THe delay between an HFI interrupt and its corresponding thermal netlink
event has so far been hard-coded to CONFIG_HZ jiffies. This may not suit
the needs of all hardware configurations or listeners of events.
If the update delay is too long, much of the information of consecutive
hardware updates will be lost as the HFI delayed workqueue posts a new
thermal netlink event only when there are no previous pending events. If
the delay is too short, multiple, events may overwhelm listeners.
Listeners are better placed to determine the delay of events. They know how
quickly they can act on them effectively. They may also want to experiment
with different values.
Start a debugfs interface to tune the notification delay.
Keep things simple and do not add extra locking or memory barriers. This
may result in the HFI interrupt ocassionally queueing work using stale
delay values, if at all. This should not be a problem: the debugfs file
will update the delay value atomically, we do not expect users to update
the delay value frequently, and the delayed workqueue operates in jiffies
resolution.
Suggested-by: Srinivas Pandruvada <[email protected]>
Signed-off-by: Ricardo Neri <[email protected]>
---
Cc: Len Brown <[email protected]>
Cc: Srinivas Pandruvada <[email protected]>
Cc: Stanislaw Gruszka <[email protected]>
Cc: Zhang Rui <[email protected]>
Cc: [email protected]
Cc: [email protected]
---
drivers/thermal/intel/intel_hfi.c | 77 ++++++++++++++++++++++++++++++-
1 file changed, 76 insertions(+), 1 deletion(-)
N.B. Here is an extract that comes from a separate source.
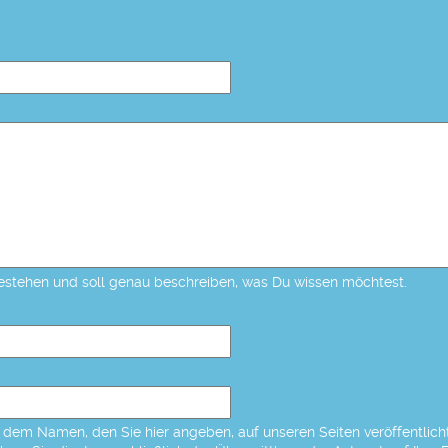
estehen und soll genau beschreiben, was Du wissen möchtest.
dem Namen, den Sie hier angeben, auf unseren Seiten veröffentlicht,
diff --git a/drivers/thermal/intel/intel_hfi.c b/drivers/thermal/intel/intel_hfi.c
index e2b82d71ab6b..24d708268c68 100644
--- a/drivers/thermal/intel/intel_hfi.c
+++ b/drivers/thermal/intel/intel_hfi.c
@@ -43,6 +43,10 @@
#include <asm/msr.h>
+#ifdef CONFIG_DEBUG_FS
+#include <linux/debugfs.h>
+#endif
+
#include "intel_hfi.h"
#include "thermal_interrupt.h"
@@ -169,6 +173,70 @@ static struct workqueue_struct *hfi_updates_wq;
#define HFI_UPDATE_DELAY HZ
#define HFI_MAX_THERM_NOTIFY_COUNT 16
+/* Keep this variable 8-byte aligned to get atomic accesses. */
+static unsigned long hfi_update_delay = HFI_UPDATE_DELAY;
+
+#ifdef CONFIG_DEBUG_FS
+static int hfi_update_delay_get(void *data, u64 *val)
+{
+ mutex_lock(&hfi_instance_lock);
+ *val = jiffies_to_msecs(hfi_update_delay);
+ mutex_unlock(&hfi_instance_lock);
+ return 0;
+}
+
+static int hfi_update_delay_set(void *data, u64 val)
+{
+ /*
+ * The mutex only serializes access to the debugfs file.
+ *
+ * hfi_process_event() loads @hfi_update_delay from interrupt context.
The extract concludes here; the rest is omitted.